Links of the week, 11/4/2011

This week (which has left me completely unproductive here because I stupidly thought it would be a good idea to accept a big freelance copyediting assignment while also teaching a ten-week class for the first time, not to mention holding down my normal full-time job—I’ll try to post more this coming week!): an idiosyncratic pianist and a masterpiece of children’s literature.

  • The AV Club‘s interview with actors John Cho and Kal Penn is hilarious and very endearing. As adolescent and crude as the Harold & Kumar movies can be (VERY), they’re also oddly sweet and surprisingly sharp, and the chemistry and intelligence of these two is a big reason why.

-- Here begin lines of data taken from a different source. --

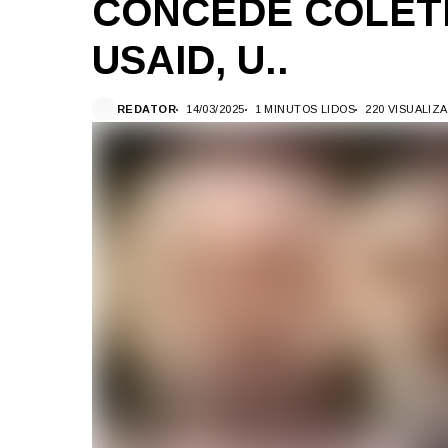
CONCEDE COLETI
USAID, U..
REDATOR
14/03/2025
1 MINUTOS LIDOS
220 VISUALIZ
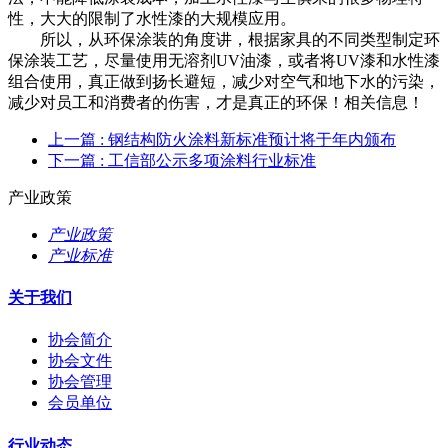
性，大大的限制了水性漆的大规模应用。
所以，从环保涂装的角度讲，根据家具的不同类型制定环
保涂装工艺，尽量使用无溶剂UV油漆，或者将UV漆和水性漆
组合使用，真正做到扬长避短，减少对空气和地下水的污染，
减少对员工和消费者的伤害，才是真正的环保！相关信息！
上一篇
: 钢结构防火涂料新标准预计将于年内颁布
下一篇
: 工信部公示多项涂料行业标准
产业政策
产业政策
产业标准
关于我们
协会简介
协会文件
协会管理
会员单位
行业动态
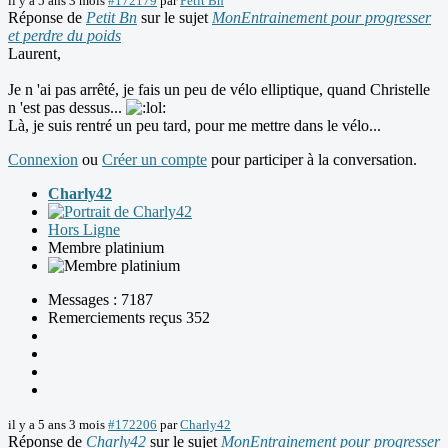
il y a 5 ans 3 mois
#172179
par
Petit Bn
Réponse de
Petit Bn
sur le sujet
MonEntrainement pour progresser
et perdre du poids
Laurent,
Je n 'ai pas arrêté, je fais un peu de vélo elliptique, quand Christelle
n 'est pas dessus...
Là, je suis rentré un peu tard, pour me mettre dans le vélo...
Connexion
ou
Créer un compte
pour participer à la conversation.
Charly42
Hors Ligne
Membre platinium
Messages : 7187
Remerciements reçus 352
il y a 5 ans 3 mois
#172206
par
Charly42
Réponse de
Charly42
sur le sujet
MonEntrainement pour progresser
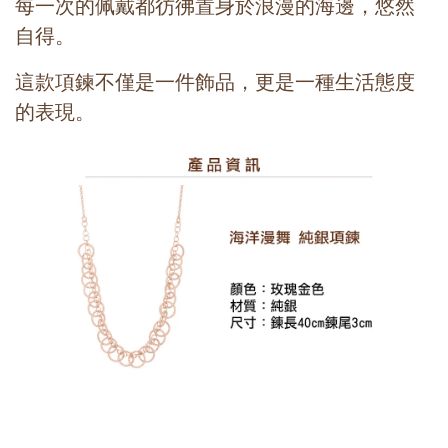
每一次的佩戴都彷彿置身於浪漫的海邊，悠然
自得。
這款項鍊不僅是一件飾品，更是一種生活態度
的表現。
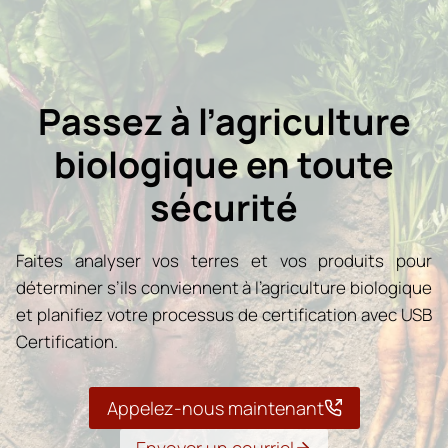
Passez à l’agriculture
biologique en toute
sécurité
Faites analyser vos terres et vos produits pour
déterminer s’ils conviennent à l’agriculture biologique
et planifiez votre processus de certification avec USB
Certification.
Appelez-nous maintenant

  • D. T. Max’s New Yorker article on concert pianist Hélène Grimaud does a great job of describing how eccentric her interpretations can be. Moreover, it’s a great example of how much fun a profile can be when the subject either isn’t aware—or simply doesn’t care—how bizarre the things she’s saying sound.
  • Norman Juster’s celebration of the fiftieth anniversary of his novel The Phantom Tollbooth reminds me just how much I loved that playful, brilliant fantasia on language as a kid. (Michael Chabon’s introduction to the new edition, published a few months ago in The New York Review of Books, is also well worth reading.)
  • This montage of film shots in which the camera looks straight down at the characters—often called a God’s eye perspective—is polished and portentous and weirdly poignant. The editor neglected to provide annotations on what clip is from which movie, but the YouTube commenters have that covered. (Via Vulture.)